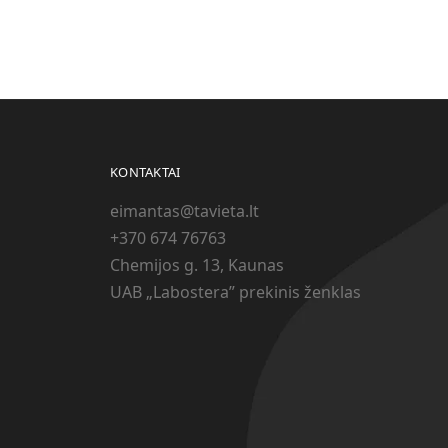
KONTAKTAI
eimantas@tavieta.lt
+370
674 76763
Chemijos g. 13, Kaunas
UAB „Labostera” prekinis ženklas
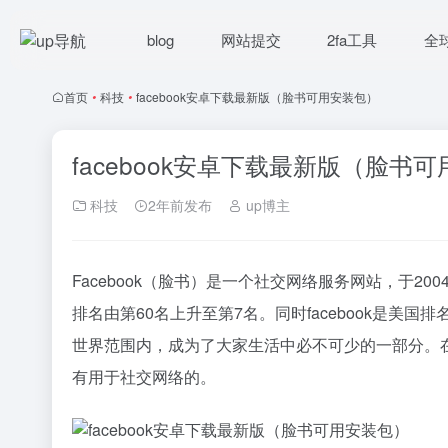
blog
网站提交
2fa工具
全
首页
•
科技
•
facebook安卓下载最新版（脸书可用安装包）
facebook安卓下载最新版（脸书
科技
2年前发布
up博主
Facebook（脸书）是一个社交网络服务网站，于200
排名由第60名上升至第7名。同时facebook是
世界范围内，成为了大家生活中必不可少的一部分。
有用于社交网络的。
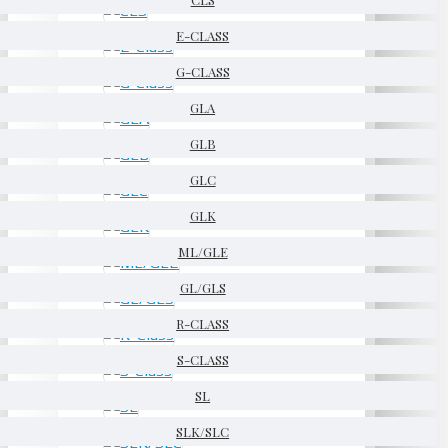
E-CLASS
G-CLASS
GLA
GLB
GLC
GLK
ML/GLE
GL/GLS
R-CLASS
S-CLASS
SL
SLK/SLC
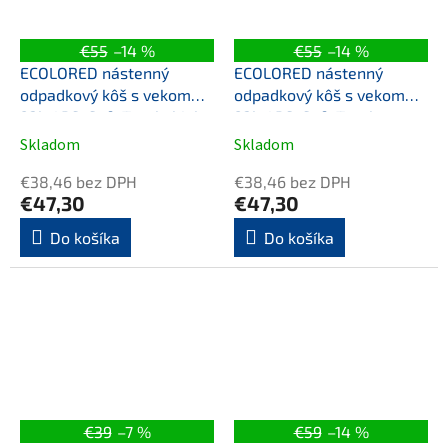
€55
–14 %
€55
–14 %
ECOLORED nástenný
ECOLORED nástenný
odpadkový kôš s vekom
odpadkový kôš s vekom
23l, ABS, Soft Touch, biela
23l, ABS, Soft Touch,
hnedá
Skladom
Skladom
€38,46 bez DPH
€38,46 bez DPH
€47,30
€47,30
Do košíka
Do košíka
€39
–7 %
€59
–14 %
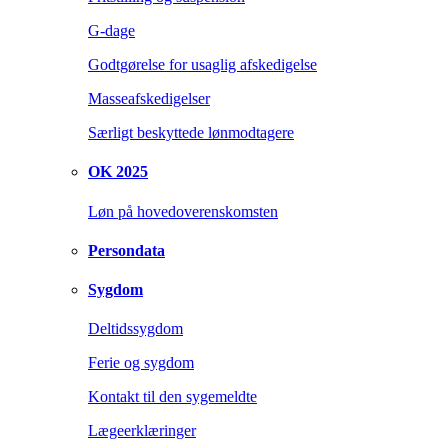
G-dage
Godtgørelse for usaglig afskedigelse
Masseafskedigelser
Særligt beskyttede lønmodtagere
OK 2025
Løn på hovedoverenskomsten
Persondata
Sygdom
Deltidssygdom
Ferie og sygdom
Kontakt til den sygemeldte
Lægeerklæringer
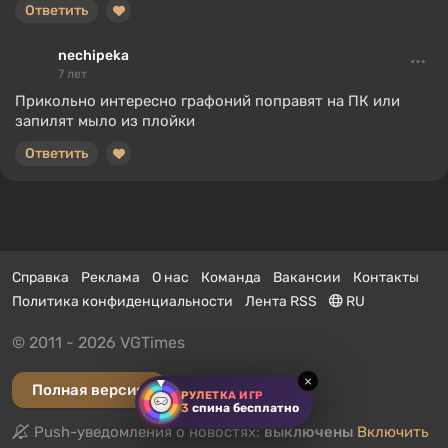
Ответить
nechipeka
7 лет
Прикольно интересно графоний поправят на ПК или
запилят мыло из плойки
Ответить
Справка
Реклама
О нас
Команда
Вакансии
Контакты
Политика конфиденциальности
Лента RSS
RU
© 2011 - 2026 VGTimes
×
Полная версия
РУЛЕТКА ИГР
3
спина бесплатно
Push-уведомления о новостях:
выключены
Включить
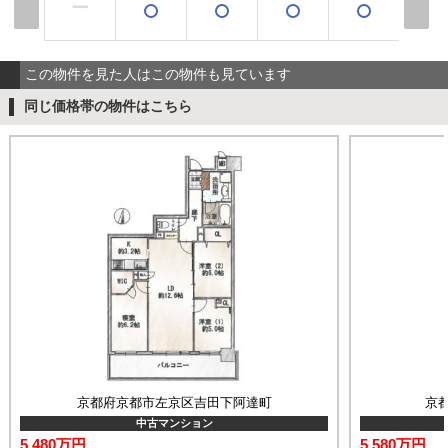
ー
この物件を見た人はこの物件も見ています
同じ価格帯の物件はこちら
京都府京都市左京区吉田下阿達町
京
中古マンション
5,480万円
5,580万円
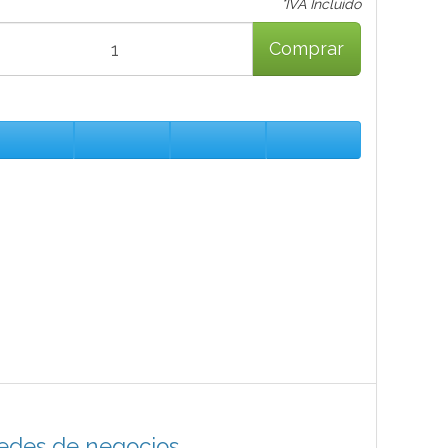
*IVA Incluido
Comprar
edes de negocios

============================================================

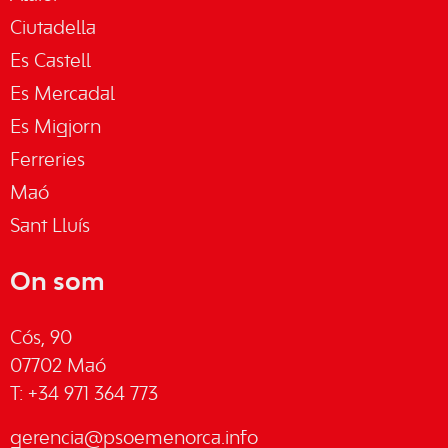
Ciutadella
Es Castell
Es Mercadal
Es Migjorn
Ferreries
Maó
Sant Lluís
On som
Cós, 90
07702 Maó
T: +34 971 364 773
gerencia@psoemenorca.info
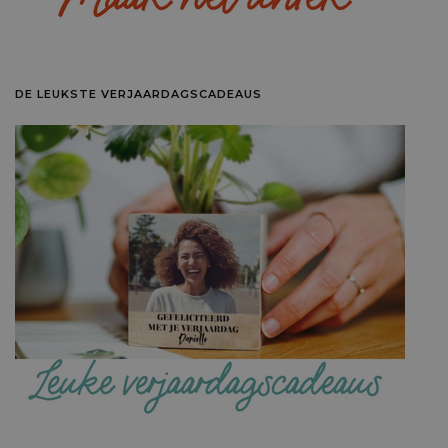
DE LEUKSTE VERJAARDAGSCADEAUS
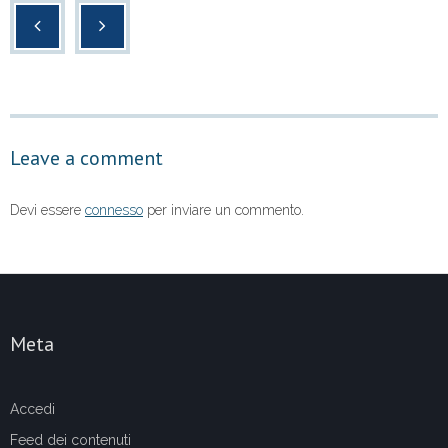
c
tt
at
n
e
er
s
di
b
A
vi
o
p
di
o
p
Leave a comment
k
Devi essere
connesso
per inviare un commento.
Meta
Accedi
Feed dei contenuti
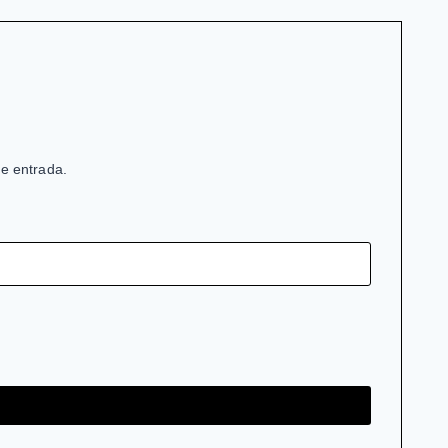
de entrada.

============================================================

**Work instructions**
Find how many lines of the entries contain "Touch". Respond with the number only.

**Result of this exercise**
2